Back in the day there were two songwriters, Ian and Liza, and their two bands, the Larch and Liza & the WonderWheels. The Larch was Ian’s band – he played lead guitar and Liza played keys. They sounded like Squeeze or Elvis Costello. Their final two albums – assuming that the band is finished at this point – are among the most brilliantly catchy, subtly venomous lyrical rock releases in recent New York music history.
Liza played rhythm guitar and keys while Ian played lead in Liza & the WonderWheels, who interestingly enough, were one of this city’s great jambands over the past fifteen years or so. Other than Sister Sparrow & the Dirty Birds, it’s hard to think of another female-fronted psychedelic band who were so consistently good.
Attrition set in, the rhythm section in both Ian and Liza’s bands went through some changes – you know, New York brain drain, rents going up, people getting forced out, ad nauseum – and Liza and the WonderWheels morphed into Tracy Island. Meanwhile, the Larch faced the same dilemma and eventually turned into Dada Paradox, who have a show this coming Friday, March 25 at 8 PM at Freddy’s. Either way, both bands are basically Ian and Liza – who eventually married, but have so far avoided becoming a couplecore band, not only once but twice. That might seem like a major achievement, but it’s no big deal when you consider that Ian and Liza Roure would never write a song about the joys of shopping unless they were being very, very sarcastic.
This blog has yet to cover Dada Paradox, but back in November at Bowery Electric, Tracy Island played a show for the cognoscenti. There was probably as much talent in the crowd as there was onstage. Rebecca Turner and her band opened the night with a richly jangly set that put a teens Brooklyn update on 60s/70s Laurel Canyon psychedelic folk, John Sharples taking centerstage on several of the songs with his tersely gorgeous twelve-string lead guitar lines. John Pinamonti, another excellent, judicious twelve-string player, used to be this band’s lead player, and Sharples took his already formidable approach to a new level. Meanwhile, Turner her drummer and her melodic bassist Scott Anthony aired out a bunch of new material as well as old favorites like Brooklyn Is So Big, an ever more bittersweet shout-out to the borough and its ever more widely dispersed artistic class.
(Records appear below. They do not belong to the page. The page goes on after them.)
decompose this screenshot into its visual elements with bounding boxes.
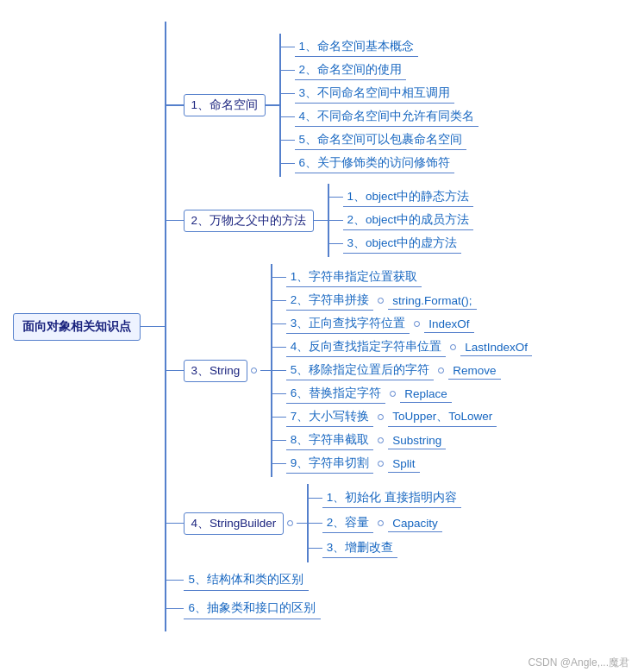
root-node: 面向对象相关知识点 xyxy=(13,313,141,341)
l1-item-sb: 4、StringBuilder 1、初始化 直接指明内容 xyxy=(166,484,533,562)
l2-item: 8、字符串截取 Substring xyxy=(272,430,532,450)
l2-item: 3、增删改查 xyxy=(309,538,461,558)
l2-item: 1、字符串指定位置获取 xyxy=(272,267,532,287)
l2-item: 6、替换指定字符 Replace xyxy=(272,384,532,404)
l2-item: 2、字符串拼接 string.Format(); xyxy=(272,291,532,311)
l2-item: 1、object中的静态方法 xyxy=(329,187,474,207)
l1-label-object: 2、万物之父中的方法 xyxy=(184,210,315,232)
l2-item: 3、不同命名空间中相互调用 xyxy=(281,84,479,104)
l2-item: 3、正向查找字符位置 IndexOf xyxy=(272,314,532,334)
l2-item: 6、关于修饰类的访问修饰符 xyxy=(281,154,479,173)
l1-item-string: 3、String 1、字符串指定位置获取 xyxy=(166,264,533,477)
l2-item: 9、字符串切割 Split xyxy=(272,454,532,474)
l2-item: 4、反向查找指定字符串位置 LastIndexOf xyxy=(272,337,532,357)
l1-label-namespace: 1、命名空间 xyxy=(184,94,266,116)
l1-item-struct: 5、结构体和类的区别 xyxy=(166,569,533,591)
l2-item: 5、移除指定位置后的字符 Remove xyxy=(272,361,532,380)
root-connector xyxy=(141,326,165,328)
l2-item: 1、命名空间基本概念 xyxy=(281,37,479,57)
watermark: CSDN @Angle,...魔君 xyxy=(528,656,629,670)
l1-item-object: 2、万物之父中的方法 1、object中的静态方法 2、object中的成员方法… xyxy=(166,184,533,257)
l2-item: 7、大小写转换 ToUpper、ToLower xyxy=(272,407,532,427)
l2-item: 2、命名空间的使用 xyxy=(281,60,479,80)
l2-item: 2、object中的成员方法 xyxy=(329,210,474,230)
l2-item: 2、容量 Capacity xyxy=(309,513,461,533)
l2-item: 3、object中的虚方法 xyxy=(329,234,474,254)
l1-label-string: 3、String xyxy=(184,360,248,382)
l1-item-namespace: 1、命名空间 1、命名空间基本概念 2、命名空间的使用 3、不同命名空间中相互调… xyxy=(166,34,533,177)
l1-item-abstract: 6、抽象类和接口的区别 xyxy=(166,598,533,619)
l1-label-sb: 4、StringBuilder xyxy=(184,512,285,535)
l2-item: 4、不同命名空间中允许有同类名 xyxy=(281,107,479,127)
l2-item: 5、命名空间可以包裹命名空间 xyxy=(281,130,479,150)
l2-item: 1、初始化 直接指明内容 xyxy=(309,488,461,508)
The Kennedys headlined, playing guitarmeister Pete Kennedy’s latest solo album Heart of Gotham from start to finish, his wife Maura on soaring vocal harmonies and rhythm guitar. “Down on the corner of hope and glory, to a place called Union Square,” they sang, two voices rising to anthemic proportions that most stadium rock bands can only dream of, in tribute to the many cultures that built New York into one of the world’s great cities until the luxury condo pestilence began wiping it out. A web of deliciously Byrdsy guitars mingled with rousing Celtic flourishes and slinky Pete Kennedy leads, the duo imagining Moses dreaming in the arms of Pharaoh’s Daughter. As a metaphor for a city, is that a ridiculous conceit, or something we can still aspire to? It felt awfully good to get a shot of optimism from these two.
Tracy Island were sandwiched between the two acts, playing the album release show for their debut, War No More. They opened with the catchy, vamping What You Want, a springboard for Liza’s jaunty, seductive vocals. The most delicious moment of the night was when they launched into Eddie Come Down. which is less an entreaty to a would-be suicide than it is an order to a crazy dude to pull his shit together. It wasn’t recognizable at first, Liza’s lingering blue-flame resonance against Ian’s resonantly evil slide lines. With just the two guitars, it brought to mind Richard Lloyd and Tom Verlaine dueling it out circa 1978, but with vocals that were cool, mentholated, on key, anchoring the stampede as Ian spun wild paisley underground circles against the center. They took it down to almost silence, then back up: if you’ve ever seen the Dream Syndicate, it was like that, just without drums. Back in the day it was the WonderWheels’ big showstopper: they’d go on for ten minutes or more if they were in the mood. Check out the Hall of Eds (hit the listen button and then scroll all the way down) for some of the most enjoyable moments from the last ten years or so of NYC jamband history.
The rest of the set had the jangle and clang and wah and scream going full steam. The catchy, sardonic faux-futurist Where’s My Robot Maid had a stairstepping, axe-murderer solo midway through. From there they rose from a cynical, brooding, minor-key New Depresssion anthem to summery post-Velvets ambience under Liza’s soaring, operatic vocals, then a shuffling, upbeat, Television-ish number. After that they worked an insistent Saturday Nigtht’s All Right for Fighting riff into a characteristically defiant Liza chorus, a reference to a classic punk anthem by X. And with Meet the Animal, they built a distantly simmering, sultry, psychedelic menace, Liza’s voice matched by Ians’s creepy washes of wah guitar. There will probably be many moments like these Friday night at Freddy’s.